Many leaders live under the illusion that performance can and should be measured in simple, mechanical and objective ways. It is not possible. There wil always be subjectivity, whether we like it or not.
A key element in the performance management process at Statoil is what we call a “Holistic performance evaluation”. “Holistic” means not only applying a 50/50 weighting between “Delivery” and “Behavior” (as defined by the Statoil Values), but also “pressure testing” of business performance as measured on both financial and non-financial KPIs before drawing any conclusions. The “I” in “KPI” stands for “Indicator”, they are not necessarily telling us everything. There is a reason why they are not called KPTs, Key Performance Truths. This evaluation concept is described in more detail in a story which I shared on MIX a few years ago, "Taking reality seriously".
We do have some in-house critical voices. Some leaders find this kind of performance evaluation more difficult, because it involves assessment and not only measurement. Yes, it is more difficult, but leadership is not meant to be easy! Others complain because they find it involves too much subjectivity. They would rather see performance as being about hitting a fixed target only, which they regard as something much more objective.
Really? Think about it. What happened at the time when such a target was established? Then, in the autumn the year before, we were trying to describe what good performance looks like 15 months down the road. We did this surrounded by a lot of uncertainty, forcing us to make a lot of assumptions. Should the number be 8? Or 10? Or maybe 12? When we finally conclude on 10,3 (a decimal or two makes the whole exercise look more scientific), it is a relief. Soon, all that uncertainty and all the subjectivity we just applied is behind us and forgotten.
But we have just been forced (we have no choice) to be very subjective at a point in time when it is actually quite difficult, due to all the uncertainty forcing us to make all those assumptions. Why on earth should we then forego the opportunity to also be subjective afterwards, when uncertainty has become certainty, and we have so much more information and hindsight insights about whether hitting 10,3 was great performance or not?

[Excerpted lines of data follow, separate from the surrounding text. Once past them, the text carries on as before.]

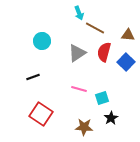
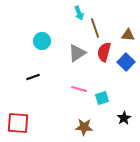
brown line: rotated 42 degrees clockwise
red square: moved 23 px left, 9 px down; rotated 30 degrees counterclockwise
black star: moved 13 px right
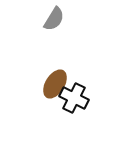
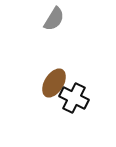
brown ellipse: moved 1 px left, 1 px up
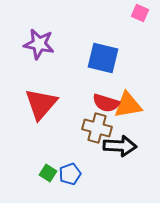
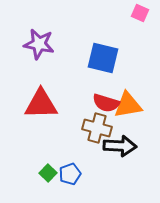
red triangle: rotated 48 degrees clockwise
green square: rotated 12 degrees clockwise
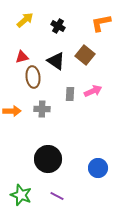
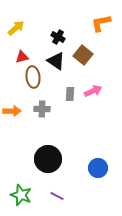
yellow arrow: moved 9 px left, 8 px down
black cross: moved 11 px down
brown square: moved 2 px left
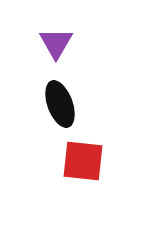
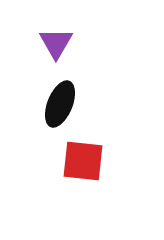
black ellipse: rotated 42 degrees clockwise
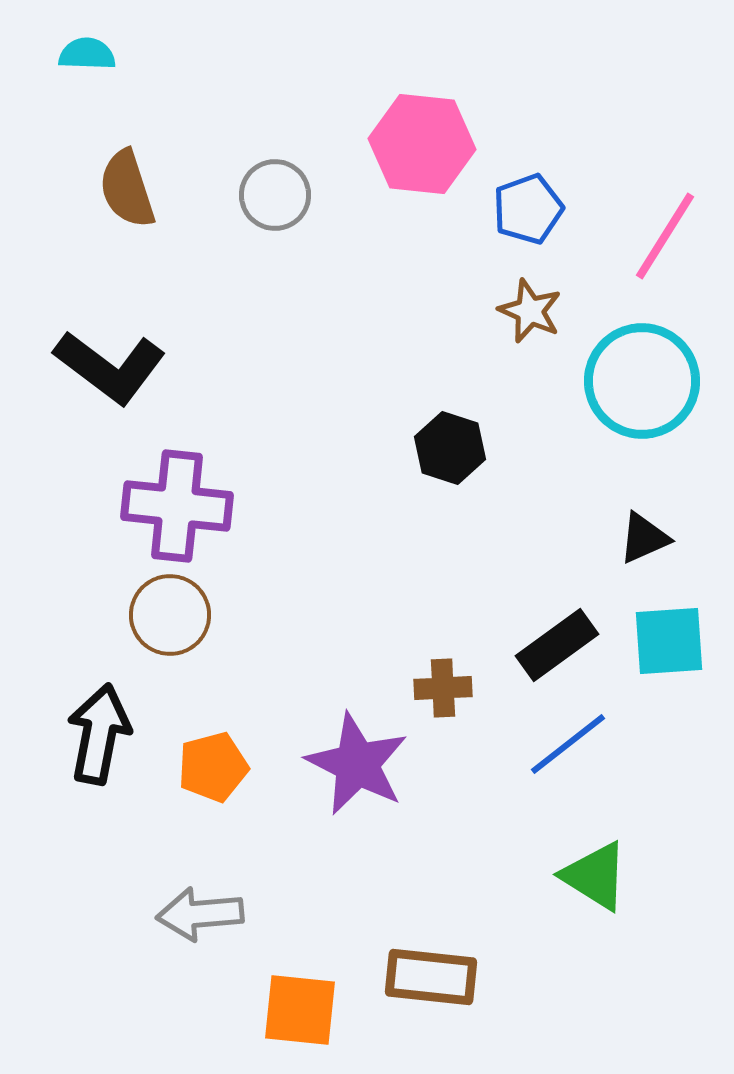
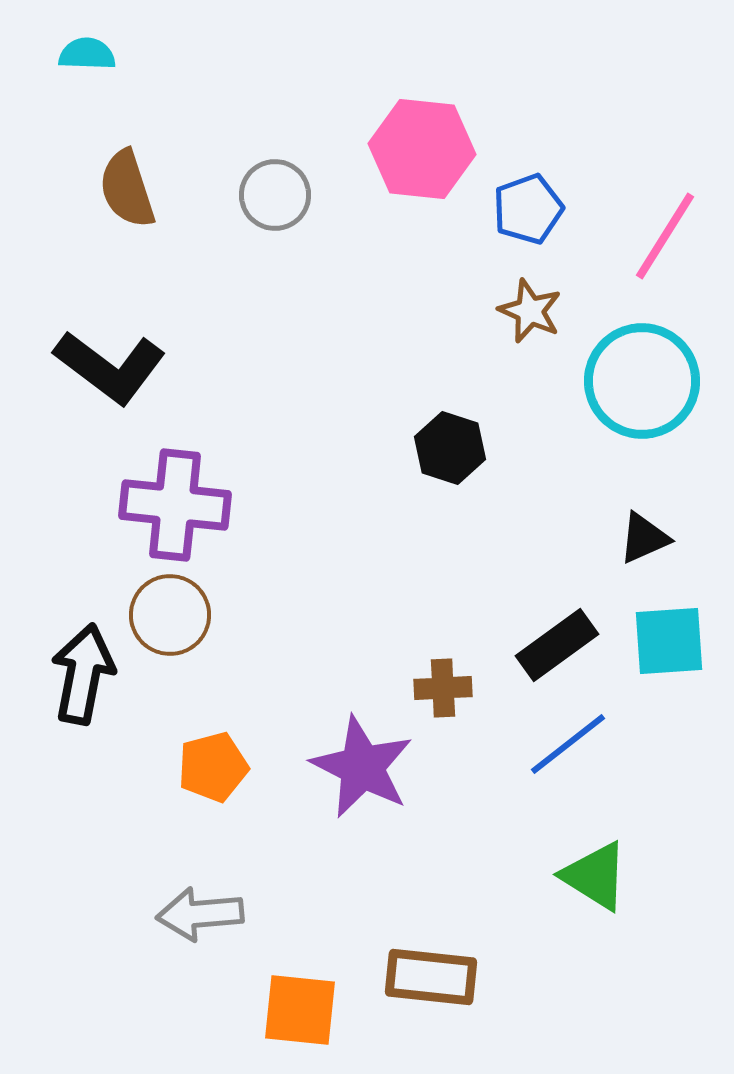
pink hexagon: moved 5 px down
purple cross: moved 2 px left, 1 px up
black arrow: moved 16 px left, 60 px up
purple star: moved 5 px right, 3 px down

True objectivity is wishful thinking. There will always be subjectivity up-front, and ignoring this fact does not make it disappear. Yes, it is easier if we don't have to repeat it again afterwards. But again, leadership is not meant to be easy. If performance evaluation is only about adding up the number of green and red KPIs and conclude, then the only qualifications needed is basic math (or a calculator) and not being colour blind. Shouldn’t we have somewhat higher expectations towards those doing this important job?